On 2-3 July 2018, the United Nations Committee on the Elimination of Discrimination Against Women reviewed Australia’s record on women’s rights.
As well as a report by the Australian Government, the CEDAW Committee was informed by civil society organisations, including AWAVA through our Shadow Report on violence against women.
Other Australian NGOs and groups also submitted shadow reports, including:
• an Australian NGO coalition, coordinated by Kingsford Legal Centre
• National Aboriginal and Torres Strait Islander Women’s Alliance (NATSIWA)
• Women with Disability Australia
• Equality Rights Alliance
• Project Respect
• Prosecute; don’t perpetrate, and
• Queer Sisterhood Project
(You can access the full list of NGO submissions here.)
In Geneva, the Committee met with Australian civil society organisations and human rights institutions – the meeting is summarised here.

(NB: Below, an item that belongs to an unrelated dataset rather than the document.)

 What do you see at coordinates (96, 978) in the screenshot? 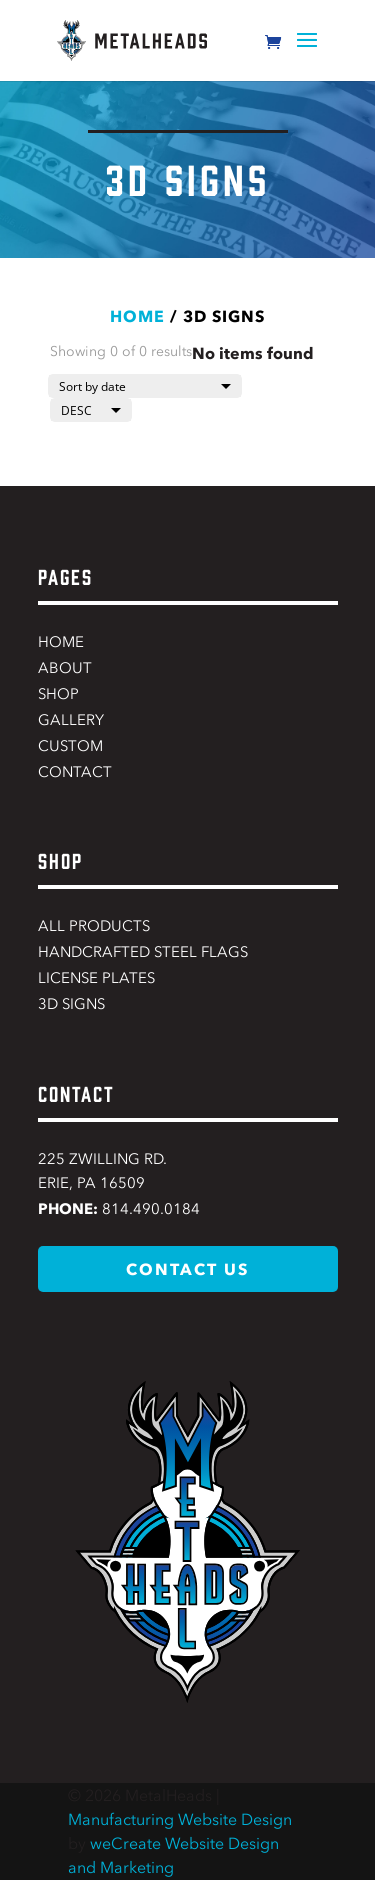
I see `License Plates` at bounding box center [96, 978].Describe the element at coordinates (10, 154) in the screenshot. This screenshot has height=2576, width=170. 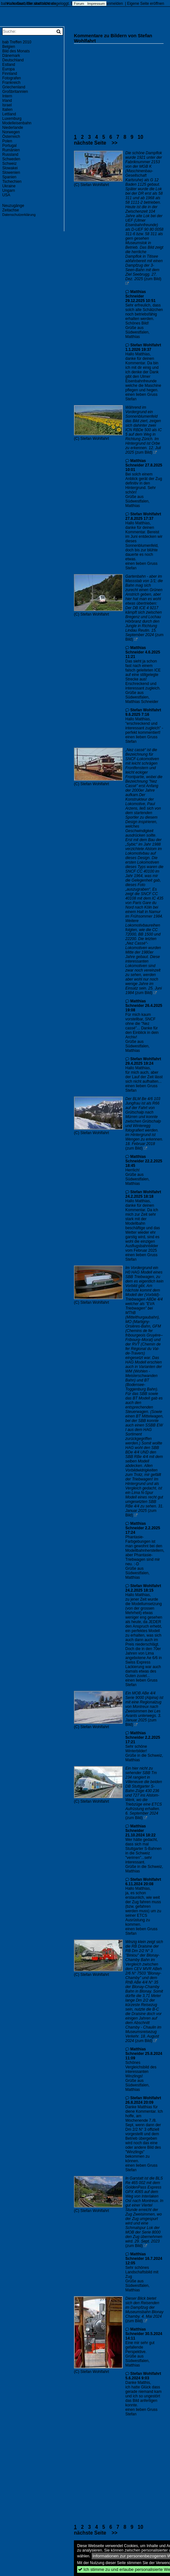
I see `Russland` at that location.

Civil society representatives Hannah McGlade, Maria Nawaz, Lavanya Kala, Lee Carnie and Ruth Saovana Spriggs spoke about key concerns:
• child removal, incarceration and violence affecting Aboriginal and Torres Strait Islander women,
• human rights protections, structural disadvantage of women and reproductive rights,
• violence against women generally,
• the intersectional and diverse needs of women and girls; and
• Australia’s extra-territorial obligations in Papua New Guinea.
On the following day, the Committee raised several issues with Australian Government representatives (watch the dialogue here and here), focusing on:
• mechanisms to implement women’s human rights,
• health including forced sterilisation and access to abortion,
• violence against women with disability,
• domestic and family violence,
• family law,
• parental leave and the gender super gap,
• income support, and
• homelessness.
The UN experts also backed up AWAVA’s concerns about specialist women’s services being undermined, noting that “gender-neutral” services are less likely to be approached by those in need, and less likely to provide the required sense of safety and security. Susan Hutchinson has written about the dialogue as it focused on violence against women – ‘UN grills Australia on multiple failures to protect women against violence’.
You can read a summary of the review as a whole by Susan Hutchinson and Hannah Gissane here and another wrap-up here.
CEDAW’s concluding observations on Australia will be published online on 23 July 2018.